Foundational Few-Shot Object Detection Challenge

Event: CVPR 2024 Challenge: Visual Perception via Learning in an Open World Workshop · Duration: 206 min · ▶ Watch on YouTube

Abstract

The CVPR 2024 Workshop on Visual Perception via Learning in an Open World (VPLOW) hosted the Foundational Few-Shot Object Detection (FSOD) Challenge, the Open Vocabulary Part Segmentation (OV-PARTS) Challenge, and the V3Det Challenge. This workshop session provided an overview of these challenges, presented winning solutions, and discussed community insights.
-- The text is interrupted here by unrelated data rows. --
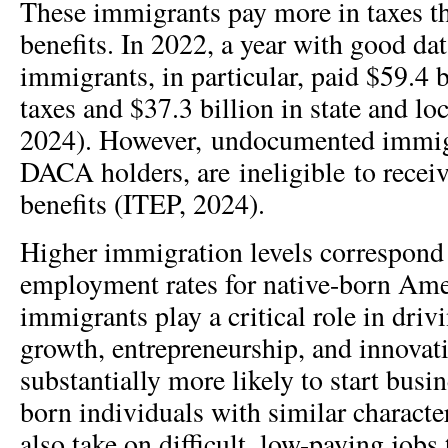
These immigrants pay more in taxes th
benefits. In 2022, a year with good d
immigrants, in particular, paid $59.4 b
taxes and $37.3 billion in state and lo
2024). However, undocumented immigr
DACA holders, are ineligible to receiv
benefits (ITEP, 2024).
Higher immigration levels correspond 
employment rates for native-born Ame
immigrants play a critical role in dri
growth, entrepreneurship, and innovat
substantially more likely to start busi
born individuals with similar characte
also take on difficult, low-paying jobs 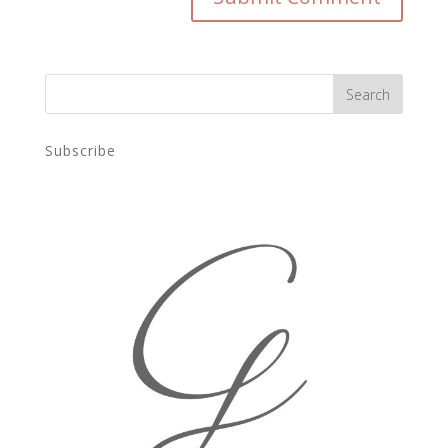
Subscribe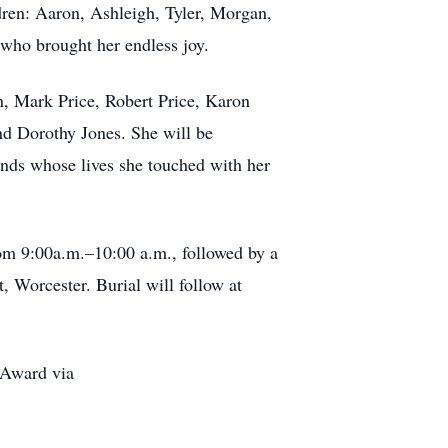
ren: Aaron, Ashleigh, Tyler, Morgan,
 who brought her endless joy.
on, Mark Price, Robert Price, Karon
nd Dorothy Jones. She will be
ends whose lives she touched with her
rom 9:00a.m.–10:00 a.m., followed by a
 Worcester. Burial will follow at
 Award via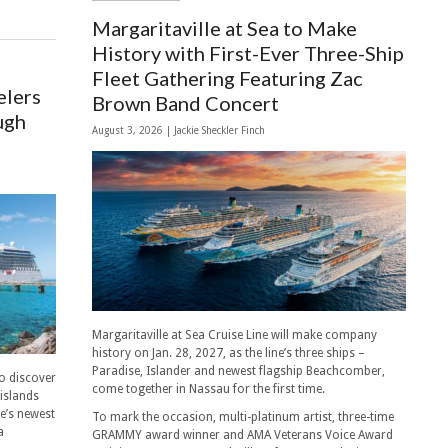
Margaritaville at Sea to Make
History with First-Ever Three-Ship
Fleet Gathering Featuring Zac
elers
Brown Band Concert
ugh
August 3, 2026 |
Jackie Sheckler Finch
Margaritaville at Sea Cruise Line will make company
history on Jan. 28, 2027, as the line’s three ships –
Paradise, Islander and newest flagship Beachcomber,
to discover
come together in Nassau for the first time.
 islands
ne’s newest
To mark the occasion, multi-platinum artist, three-time
a
GRAMMY award winner and AMA Veterans Voice Award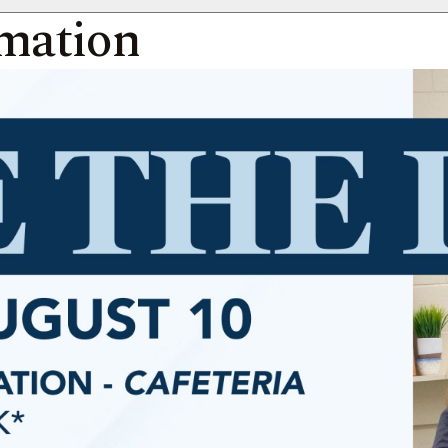
rmation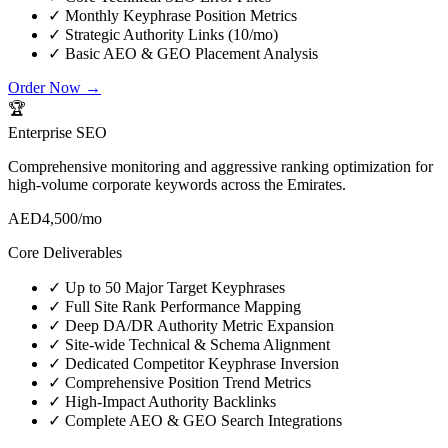
✓
Monthly Keyphrase Position Metrics
✓
Strategic Authority Links (10/mo)
✓
Basic AEO & GEO Placement Analysis
Order Now →
🏆
Enterprise SEO
Comprehensive monitoring and aggressive ranking optimization for
high-volume corporate keywords across the Emirates.
AED
4,500
/mo
Core Deliverables
✓
Up to 50 Major Target Keyphrases
✓
Full Site Rank Performance Mapping
✓
Deep DA/DR Authority Metric Expansion
✓
Site-wide Technical & Schema Alignment
✓
Dedicated Competitor Keyphrase Inversion
✓
Comprehensive Position Trend Metrics
✓
High-Impact Authority Backlinks
✓
Complete AEO & GEO Search Integrations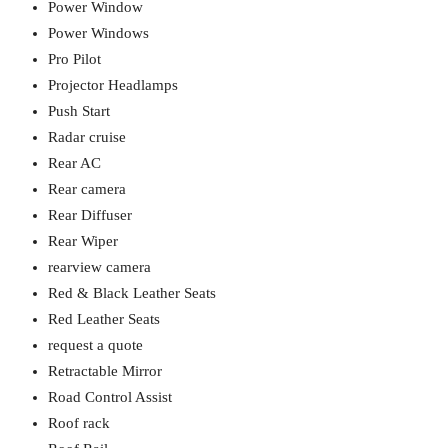
Power Window
Power Windows
Pro Pilot
Projector Headlamps
Push Start
Radar cruise
Rear AC
Rear camera
Rear Diffuser
Rear Wiper
rearview camera
Red & Black Leather Seats
Red Leather Seats
request a quote
Retractable Mirror
Road Control Assist
Roof rack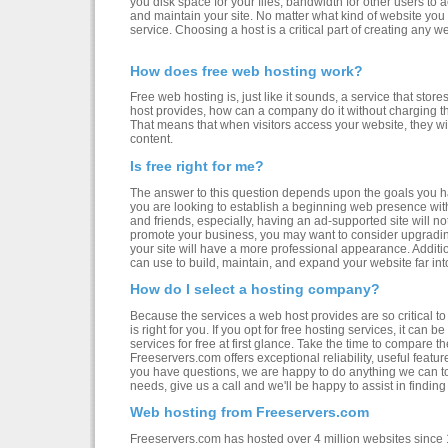
you disk space for your files, bandwidth for other users to 
and maintain your site. No matter what kind of website you 
service. Choosing a host is a critical part of creating any w
How does free web hosting work?
Free web hosting is, just like it sounds, a service that store
host provides, how can a company do it without charging th
That means that when visitors access your website, they wil
content.
Is free right for me?
The answer to this question depends upon the goals you hav
you are looking to establish a beginning web presence with a
and friends, especially, having an ad-supported site will n
promote your business, you may want to consider upgradin
your site will have a more professional appearance. Addition
can use to build, maintain, and expand your website far into
How do I select a hosting company?
Because the services a web host provides are so critical to
is right for you. If you opt for free hosting services, it can b
services for free at first glance. Take the time to compare t
Freeservers.com offers exceptional reliability, useful featur
you have questions, we are happy to do anything we can to
needs, give us a call and we'll be happy to assist in finding
Web hosting from Freeservers.com
Freeservers.com has hosted over 4 million websites since 1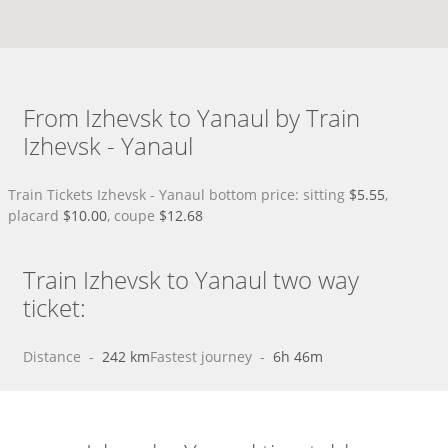
From Izhevsk to Yanaul by Train
Izhevsk - Yanaul
Train Tickets Izhevsk - Yanaul bottom price: sitting
$5.55
,
placard
$10.00
, coupe
$12.68
Train Izhevsk to Yanaul two way
ticket:
Distance
 - 
242 km
Fastest journey
 - 
6h 46m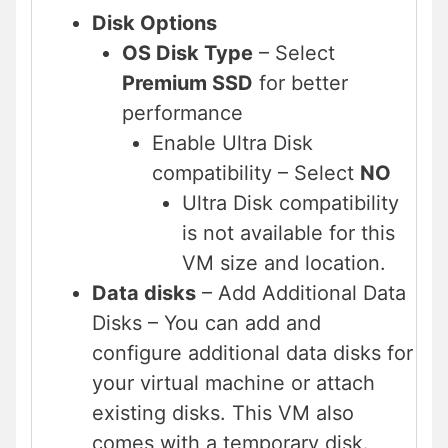
Disk Options
OS Disk Type
– Select
Premium SSD
for better
performance
Enable Ultra Disk
compatibility – Select
NO
Ultra Disk compatibility
is not available for this
VM size and location.
Data disks
– Add Additional Data
Disks – You can add and
configure additional data disks for
your virtual machine or attach
existing disks. This VM also
comes with a temporary disk.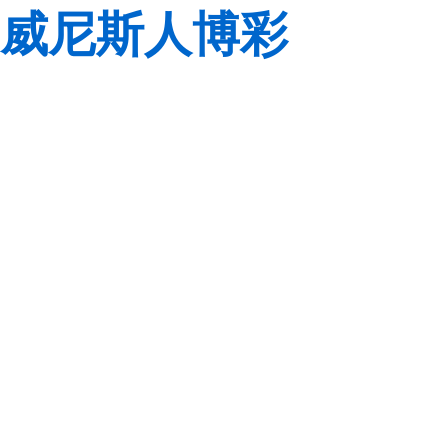
威尼斯人博彩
Key topics included addressing limitations in current VLM-based FSOD benchmarking protocols, developing methods for generalized zero-shot part segmentation, and leveraging large-scale pre-training and multi-modal models for object detection in vast vocabularies.

Speakers

Neehar Peri — Carnegie Mellon University
Xuejian Gou — Xidian University
Yunhan Yang — Zhejiang University
Lingchen Meng — Fudan University

Talks (4)

00:00:00 — Neehar Peri: Foundational Few-Shot Object Detection Challenge
- Introduction to the Foundational Few-Shot Object Detection (FSOD) Challenge, highlighting the limitations of current VLM-based FSOD benchmarking protocols and proposing new approaches.
00:32:00 — Xuejian Gou: Open Vocabulary Part Segmentation Challenge @ CVPR 2024 (OV-PARTS)
- Presentation of the OV-PARTS challenge, focusing on generalized zero-shot part segmentation and cross-dataset part segmentation, and introducing the PartCLIPSeg method.
00:33:50 — Yunhan Yang: OV-PARTS Challenge 2024
- Presentation of the 3D-SAP method for multi-granularity 3D part segmentation, including large-scale pre-training, sample-specific fine-tuning, and semantic querying with MLLMs.
00:34:50 — Lingchen Meng: RichSem-DINO-FocalNet for V3Det Challenge 2024
- Presentation of the RichSem-DINO-FocalNet method, achieving first place in the OVD track and second place in the Supervised track of the V3Det Challenge 2024.

Key Takeaways

Foundational Few-Shot Object Detection (FSOD) challenges current VLM-based benchmarking protocols due to concept alignment issues between pre-training and target domains.
Open Vocabulary Part Segmentation (OV-PARTS) requires models to generalize across different part granularities and handle novel objects without extensive retraining, often struggling with data scarcity.
The V3Det Challenge highlights the need for robust object detection in vast vocabularies and high-resolution images, where traditional methods show limited improvements.
Multi-modal chat assistants and prompt tuning can significantly improve performance in object detection by leveraging external knowledge and refining concept alignment.
Integrating external knowledge and leveraging diverse generative models are crucial for advancing comprehensive perception, understanding, reasoning, acting, and planning in open-world scenarios.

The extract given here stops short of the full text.